Originally Posted by daniel~
You're welcome. :-) Well what I'd do is run a mini test: shoot a dozen of pics, rewind the film but leaving leader outside, then use one of my own perfectly-working camera to finish the rest. It's a quick & economical way to get a roll finished and to find out how the new gear performs.
I happened to have one old ISO 100 12exp. print film in my fridge, so I used it. The results: constant underexposure. I checked the combined voltage of the alkalines with a multimeter and it read 2.55V (2x1.275). Quite normal for half-depleted alkalines and it also confirms my initial theory that the light meter needs constant voltage.
The underexposure was fairly serious (more than 1 stop) and clearly visible also in the prints, so I find it possible that the meter might be calibrated even for 1.55V silver-oxide batteries. On the other hand the age of the camera speaks against that, since in the early 1970s silver-oxides were new technology and most meters were still calibrated for mercury batteries.
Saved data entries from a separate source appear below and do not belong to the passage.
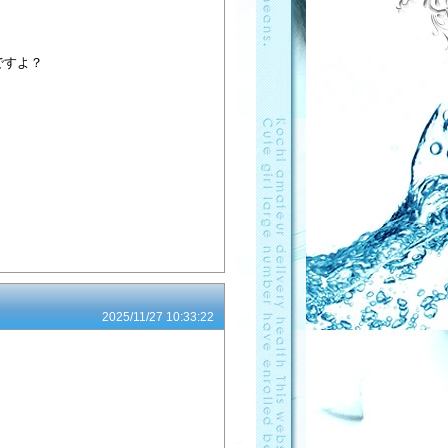
ですよ？
2025/11/27 10:33:22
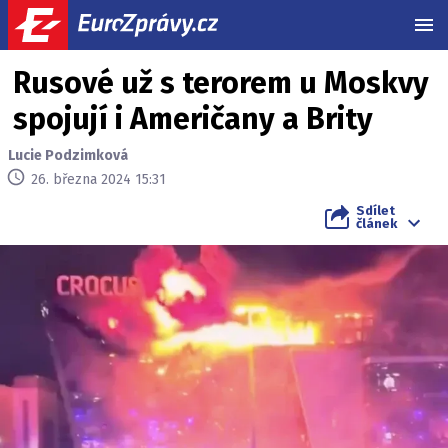
MEN
Rusové už s terorem u Moskvy
spojují i Američany a Brity
Lucie Podzimková
26. března 2024 15:31
Sdílet
článek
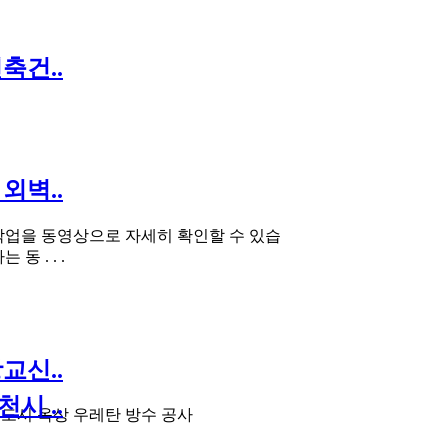
축건..
외벽..
작업을 동영상으로 자세히 확인할 수 있습
동 . . .
교신..
시 ..
도시 옥상 우레탄 방수 공사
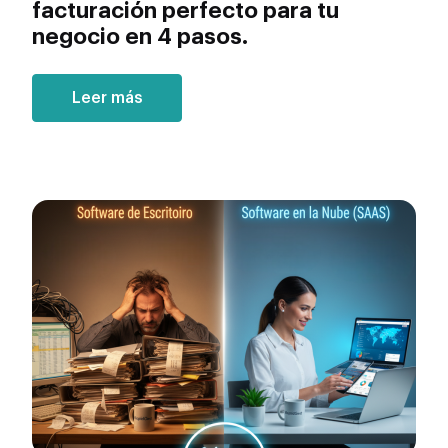
facturación perfecto para tu
negocio en 4 pasos.
Leer más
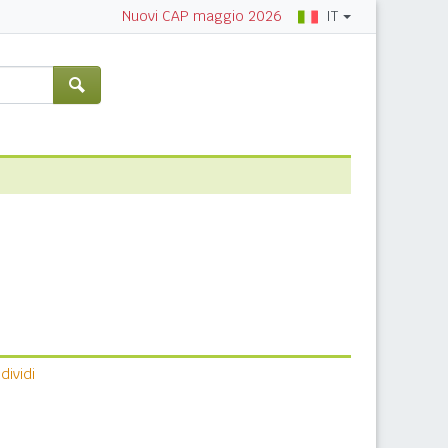
IT
Nuovi CAP maggio 2026
ividi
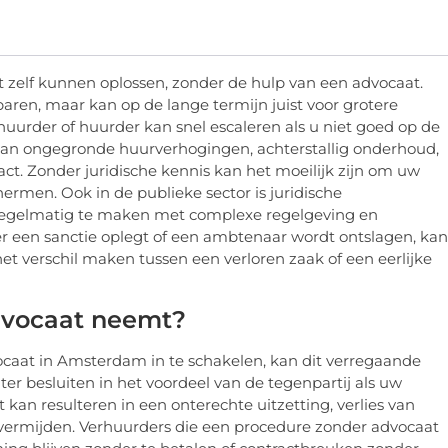
t zelf kunnen oplossen, zonder de hulp van een advocaat.
paren, maar kan op de lange termijn juist voor grotere
urder of huurder kan snel escaleren als u niet goed op de
aan ongegronde huurverhogingen, achterstallig onderhoud,
t. Zonder juridische kennis kan het moeilijk zijn om uw
ermen. Ook in de publieke sector is juridische
 regelmatig te maken met complexe regelgeving en
r een sanctie oplegt of een ambtenaar wordt ontslagen, kan
 verschil maken tussen een verloren zaak of een eerlijke
dvocaat neemt?
caat in Amsterdam in te schakelen, kan dit verregaande
r besluiten in het voordeel van de tegenpartij als uw
 kan resulteren in een onterechte uitzetting, verlies van
 vermijden. Verhuurders die een procedure zonder advocaat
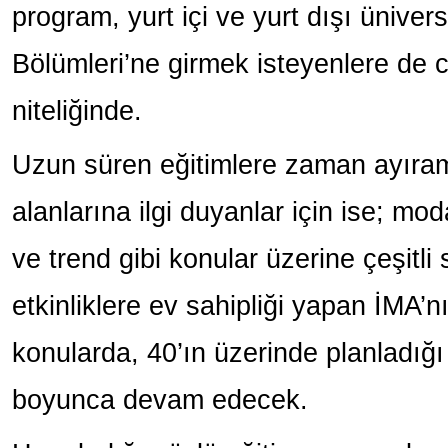
program, yurt içi ve yurt dışı üniver
Bölümleri’ne girmek isteyenlere de c
niteliğinde.
Uzun süren eğitimlere zaman ayıram
alanlarına ilgi duyanlar için ise; mod
ve trend gibi konular üzerine çeşitli
etkinliklere ev sahipliği yapan İMA’nı
konularda, 40’ın üzerinde planladığ
boyunca devam edecek.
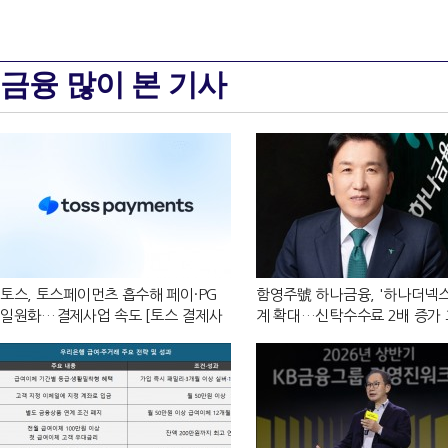
금융 많이 본 기사
토스, 토스페이먼츠 흡수해 페이·PG
함영주號 하나금융, '하나더넥스
일원화…결제사업 속도 [토스 결제사
계 확대…신탁수수료 2배 증가
업 재편]
[금융 시니어 비즈니스 돋보기]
So, now I will probably activate a pair of zinc-airs and shoot another roll of negative film with them. Fortunately the Rayovac zinc-airs I use seem to last at least 6 months after activation. No need for expensive WeinCells, which won't last much more than a year after activation either. The Duracell zinc-airs usually deplete in 2-3 months due to more efficient -- in this case too efficient! -- air intakes. I will probably take some shots with silver-oxides as well to see the difference.